Solo comprendía que aquel día era el de su cumpleaños número diecinueve y que lo único que deseaba era pasarlo en La Línea con su abuela y no en el Peñón, porque le había prometido un regalo especial y, aunque Lisa sabía que no podía ser caro porque a la mujer la pensión de viudedad apenas le daba para comer, sí sabía que sería literalmente lo prometido: especial.

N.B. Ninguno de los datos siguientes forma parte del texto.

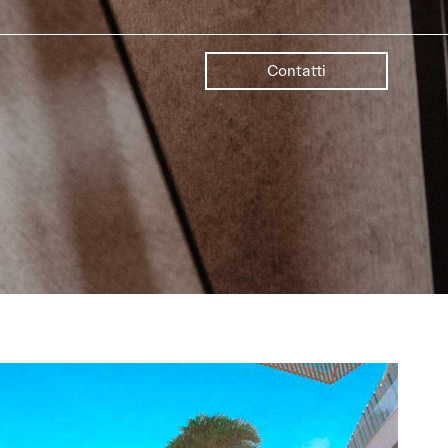
Contatti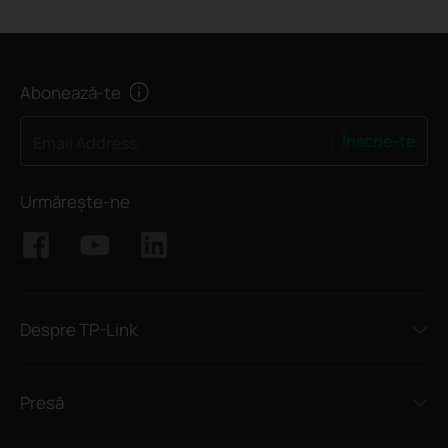
Abonează-te
Înscrie-te
Email Address
Urmărește-ne
Despre TP-Link
Presă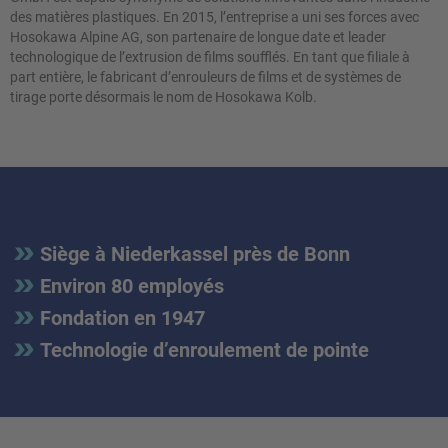
des matières plastiques. En 2015, l’entreprise a uni ses forces avec
Hosokawa Alpine AG, son partenaire de longue date et leader
technologique de l’extrusion de films soufflés. En tant que filiale à
part entière, le fabricant d’enrouleurs de films et de systèmes de
tirage porte désormais le nom de Hosokawa Kolb.
Siège à Niederkassel près de Bonn
Environ 80 employés
Fondation en 1947
Technologie d’enroulement de pointe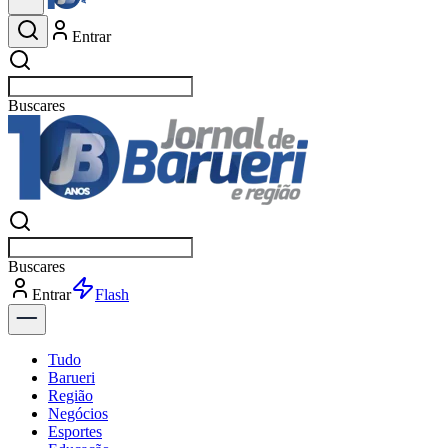
Entrar
Buscar
esportes
Buscar
esportes
Entrar
Flash
Tudo
Barueri
Região
Negócios
Esportes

Emil se resistió, como siempre, pero Pepa no lo dejó seguir:
—Anda y cállate ya, desaborío, Llanito Solitario, que vas a terminar quedándote solo predicando en el desierto. Tú déjame aquí a la niña y vete para tu pedrusco, hombre, que te la devuelvo mañana y virgen, como me la has traído.

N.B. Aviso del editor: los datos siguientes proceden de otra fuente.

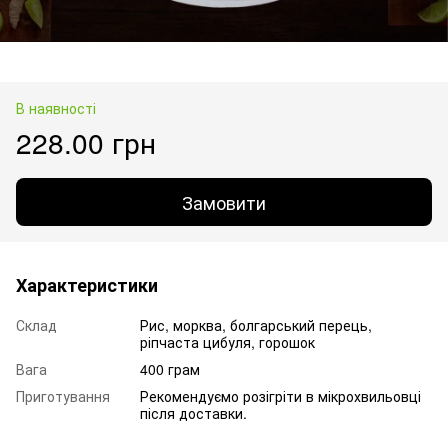
В наявності
228.00 грн
Замовити
Характеристики
Склад
Рис, морква, болгарський перець,
ріпчаста цибуля, горошок
Вага
400 грам
Приготування
Рекомендуємо розігріти в мікрохвильовці
після доставки.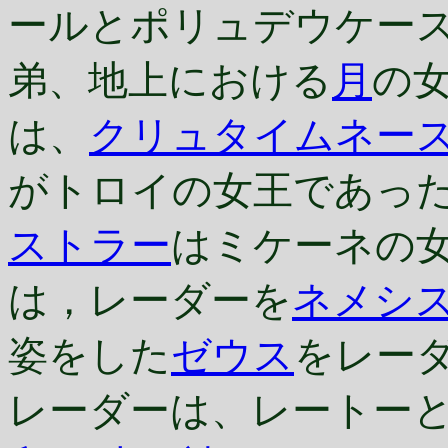
ールとポリュデウケー
弟、地上における
月
の
は、
クリュタイムネー
がトロイの女王であっ
ストラー
はミケーネの
は，レーダーを
ネメシ
姿をした
ゼウス
をレー
レーダーは、レートー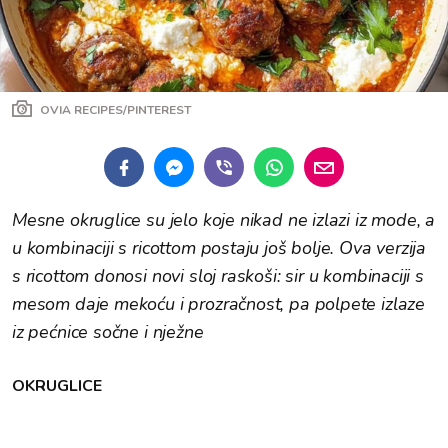
OVIA RECIPES/PINTEREST
Mesne okruglice su jelo koje nikad ne izlazi iz mode, a
u kombinaciji s ricottom postaju još bolje. Ova verzija
s ricottom donosi novi sloj raskoši: sir u kombinaciji s
mesom daje mekoću i prozračnost, pa polpete izlaze
iz pećnice sočne i nježne
OKRUGLICE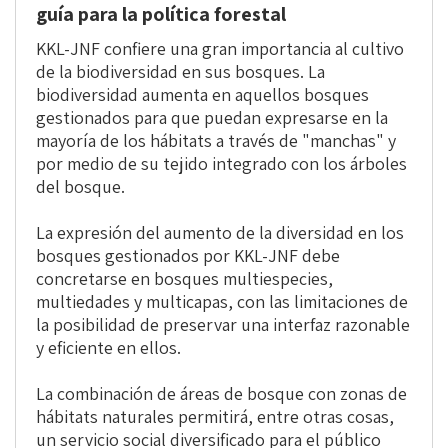
guía para la política forestal
KKL-JNF confiere una gran importancia al cultivo
de la biodiversidad en sus bosques. La
biodiversidad aumenta en aquellos bosques
gestionados para que puedan expresarse en la
mayoría de los hábitats a través de "manchas" y
por medio de su tejido integrado con los árboles
del bosque.
La expresión del aumento de la diversidad en los
bosques gestionados por KKL-JNF debe
concretarse en bosques multiespecies,
multiedades y multicapas, con las limitaciones de
la posibilidad de preservar una interfaz razonable
y eficiente en ellos.
La combinación de áreas de bosque con zonas de
hábitats naturales permitirá, entre otras cosas,
un servicio social diversificado para el público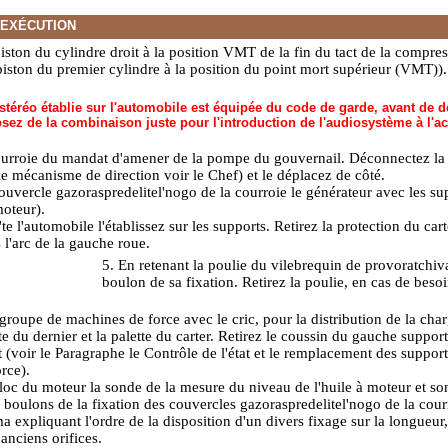
'EXÉCUTION
ston du cylindre droit à la position VMT de la fin du tact de la compres
iston du premier cylindre à la position du point mort supérieur (VMT)
)
 stéréo établie sur l'automobile est équipée du code de garde, avant de d
sez de la combinaison juste pour l'introduction de l'audiosystème à l'ac
courroie du mandat d'amener de la pompe du gouvernail. Déconnectez la
le mécanisme de direction
voir le Chef) et le déplacez de côté.
ouvercle gazoraspredelitel'nogo de la courroie le générateur avec les su
moteur
).
e l'automobile l'établissez sur les supports. Retirez la protection du cart
 l'arc de la gauche roue.
5. En retenant la poulie du vilebrequin de provoratchiva
boulon de sa fixation. Retirez la poulie, en cas de beso
groupe de machines de force avec le cric, pour la distribution de la cha
ête du dernier et la palette du carter. Retirez le coussin du gauche supp
t (voir le Paragraphe
le Contrôle de l'état et le remplacement des suppor
orce
).
bloc du moteur la sonde de la mesure du niveau de l'huile à moteur et son
 boulons de la fixation des couvercles gazoraspredelitel'nogo de la courr
expliquant l'ordre de la disposition d'un divers fixage sur la longueur, 
'anciens orifices.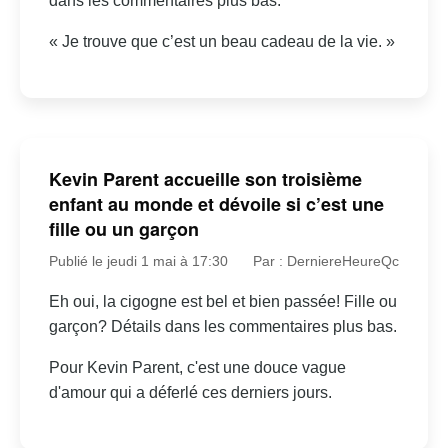
dans les commentaires plus bas.
« Je trouve que c’est un beau cadeau de la vie. »
Kevin Parent accueille son troisième
enfant au monde et dévoile si c’est une
fille ou un garçon
Publié le jeudi 1 mai à 17:30
Par : DerniereHeureQc
Eh oui, la cigogne est bel et bien passée! Fille ou
garçon? Détails dans les commentaires plus bas.
Pour Kevin Parent, c'est une douce vague
d'amour qui a déferlé ces derniers jours.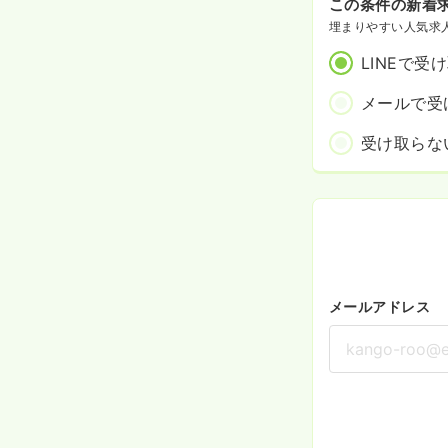
この条件の新着
埋まりやすい人気求
LINEで受
メールで受
受け取らな
メールアドレス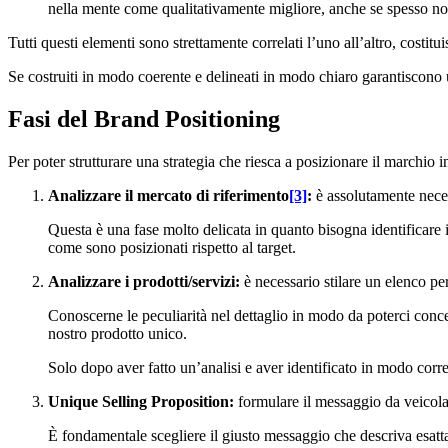
nella mente come qualitativamente migliore, anche se spesso no
Tutti questi elementi sono strettamente correlati l’uno all’altro, costitu
Se costruiti in modo coerente e delineati in modo chiaro garantiscono 
Fasi del Brand Positioning
Per poter strutturare una strategia che riesca a posizionare il marchio 
Analizzare il mercato di riferimento
[3]
:
è assolutamente neces
Questa è una fase molto delicata in quanto bisogna identificare
come sono posizionati rispetto al target.
Analizzare i prodotti/servizi:
è necessario stilare un elenco per
Conoscerne le peculiarità nel dettaglio in modo da poterci concent
nostro prodotto unico.
Solo dopo aver fatto un’analisi e aver identificato in modo corre
Unique Selling Proposition:
formulare il messaggio da veicolar
È fondamentale scegliere il giusto messaggio che descriva esatta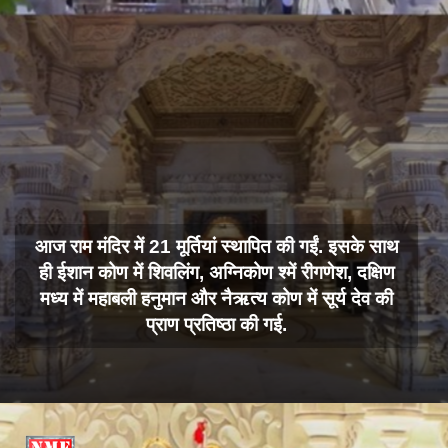
आज राम मंदिर में 21 मूर्तियां स्थापित की गईं. इसके साथ
ही ईशान कोण में शिवलिंग, अग्निकोण श्में रीगणेश, दक्षिण
मध्य में महाबली हनुमान और नैऋत्य कोण में सूर्य देव की
प्राण प्रतिष्ठा की गई.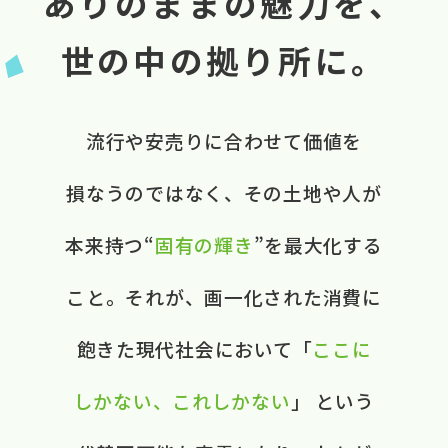
ありのままの魅力を、
世の中の拠り所に。
流行や​安売りに​合わせて​価値を​
損なうのではなく、​ ​その​土地や​人が​
本来​持つ“
固有の​輝き
”を​最大化する​
こと。​ それが、​画一化された​消費に​
飽きた​現代社会に​おいて​ ​「
ここに​
しかない、​これしかない
」 と​いう​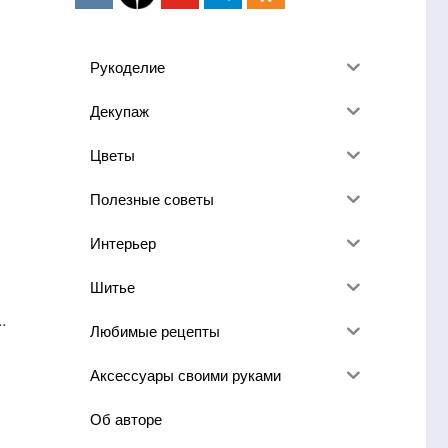
Рукоделие
Декупаж
Цветы
Полезные советы
Интерьер
Шитье
.
Любимые рецепты
Аксессуары своими руками
Об авторе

Siempre que Pepa sacaba a relucir la sal de su Sevilla natal, Lisa se desternillaba. Esa vez estuvo a punto de atragantarse con el hueso de la chupadedos de la carcajada que le subió como un tornado por el pecho.
La tos no tuvo consecuencias, pero le abrió los alveolos, cerrados durante tanto tiempo.

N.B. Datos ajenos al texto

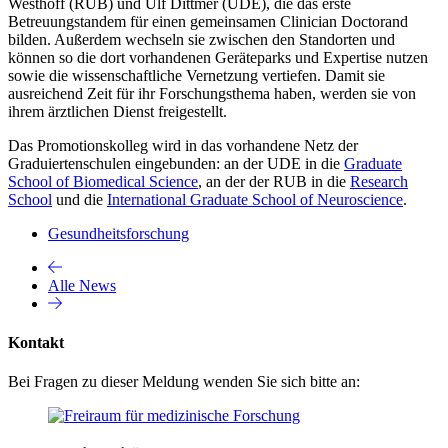
Westhoff (RUB) und Ulf Dittmer (UDE), die das erste
Betreuungstandem für einen gemeinsamen Clinician Doctorand
bilden. Außerdem wechseln sie zwischen den Standorten und
können so die dort vorhandenen Geräteparks und Expertise nutzen
sowie die wissenschaftliche Vernetzung vertiefen. Damit sie
ausreichend Zeit für ihr Forschungsthema haben, werden sie von
ihrem ärztlichen Dienst freigestellt.
Das Promotionskolleg wird in das vorhandene Netz der
Graduiertenschulen eingebunden: an der UDE in die
Graduate
School of Biomedical Science
, an der der RUB in die
Research
School
und die
International Graduate School of Neuroscience
.
Gesundheitsforschung
Alle News
Kontakt
Bei Fragen zu dieser Meldung wenden Sie sich bitte an: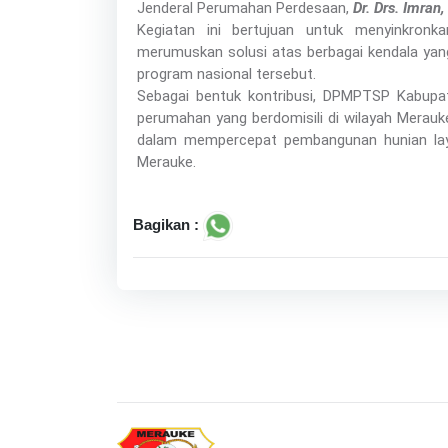
Jenderal Perumahan Perdesaan,
Dr. Drs. Imran
Kegiatan ini bertujuan untuk menyinkron
merumuskan solusi atas berbagai kendala yan
program nasional tersebut.
Sebagai bentuk kontribusi, DPMPTSP Kabupa
perumahan yang berdomisili di wilayah Merauke
dalam mempercepat pembangunan hunian laya
Merauke.
Bagikan :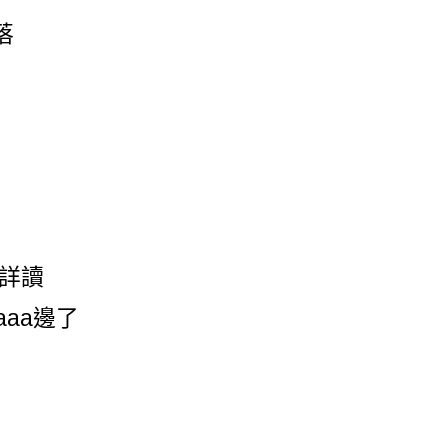
落
詳讀
aaa邊了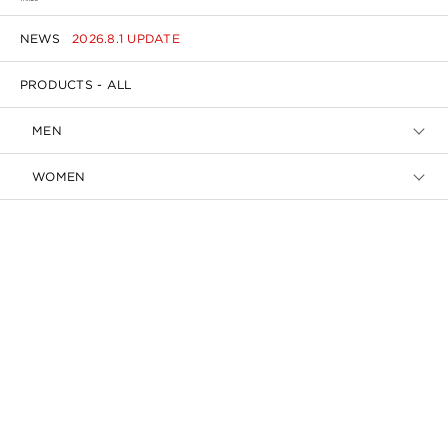
NEWS
2026.8.1 UPDATE
PRODUCTS - ALL
MEN
WOMEN
ACCESSORIES
会員登録・ログイン
ご利用ガイド・よくあるお問い合わせ
返品・交換について
お問い合わせ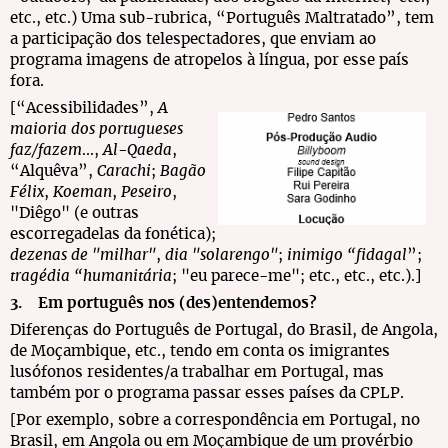
etc., etc.) Uma sub-rubrica, “Português Maltratado”, tem
a participação dos telespectadores, que enviam ao
programa imagens de atropelos à língua, por esse país
fora.
[“Acessibilidades”,
A
maioria dos portugueses
faz/fazem
...,
Al-Qaeda
,
“Alquêva”,
Carachi
;
Bagão
Félix
,
Koeman
,
Peseiro
,
"Diêgo" (e outras
escorregadelas da fonética);
dezenas de "milhar"
,
dia "solarengo"
;
inimigo “fidagal
”;
tragédia “humanitária
; "eu parece-me"; etc., etc., etc.).]
3. Em português nos (des)entendemos?
Diferenças do Português de Portugal, do Brasil, de Angola,
de Moçambique, etc., tendo em conta os imigrantes
lusófonos residentes/a trabalhar em Portugal, mas
também por o programa passar esses países da CPLP.
[Por exemplo, sobre a correspondência em Portugal, no
Brasil, em Angola ou em Moçambique de um provérbio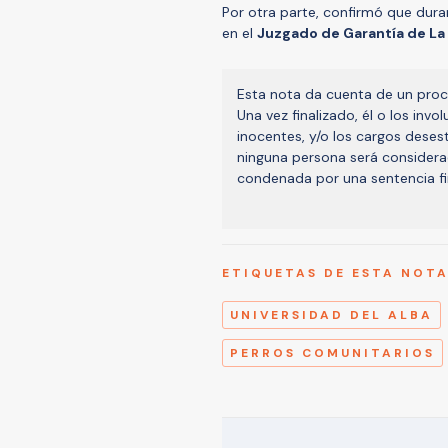
Por otra parte, confirmó que duran
en el
Juzgado de Garantía de La
Esta nota da cuenta de un proc
Una vez finalizado, él o los inv
inocentes, y/o los cargos deses
ninguna persona será considera
condenada por una sentencia fi
ETIQUETAS DE ESTA NOT
UNIVERSIDAD DEL ALBA
PERROS COMUNITARIOS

Su regalo estaba en la calle del Clavel, a dos esquinas de la casa de Jardines donde vivía la abuela, que pagó una entrada para su nieta y mostró a la taquillera una tarjeta de pensionista que le daba derecho a precio reducido para el Imperial Cinema y el Teatro Parque.
Se apagaron las luces.
Amanecía en una gran ciudad. Una joven en traje de noche negro, gafas de sol y collar de perlas enormes descendía de un taxi y se detenía embelesada ante el escaparate de una joyería mientras sujetaba un cruasán con la boca y una bolsa de papel y un café con las manos.
Y, a partir de ahí, la magia del celuloide hizo el resto.
Lisa siguió mirando, con los labios apretados y sin pestañear. Ni siquiera se rio cuando oyó la voz de un actor de doblaje llamar «señorita Galigai» a Holly Golightly. No pudo reír ni llorar, porque estaba hechizada.
Y embrujada siguió, como en un trance, fuera de su propio cuerpo, hasta que aquella mujer perfectamente imperfecta, de rostro besado por un dios y corazón mordido por un demonio, la despertó.
Acababa de describir su vida, exactamente la vida de Lisa en Armstrong Steps al lado de su madre, cuando la casa se envolvía en días rojos y negros.
Los días negros se está triste y nada más, vino a decirle Holly mirando a Lisa a los ojos desde la inmensidad de la pantalla. Pero los rojos son terribles, continuó, porque de repente se tiene miedo y no se sabe por qué.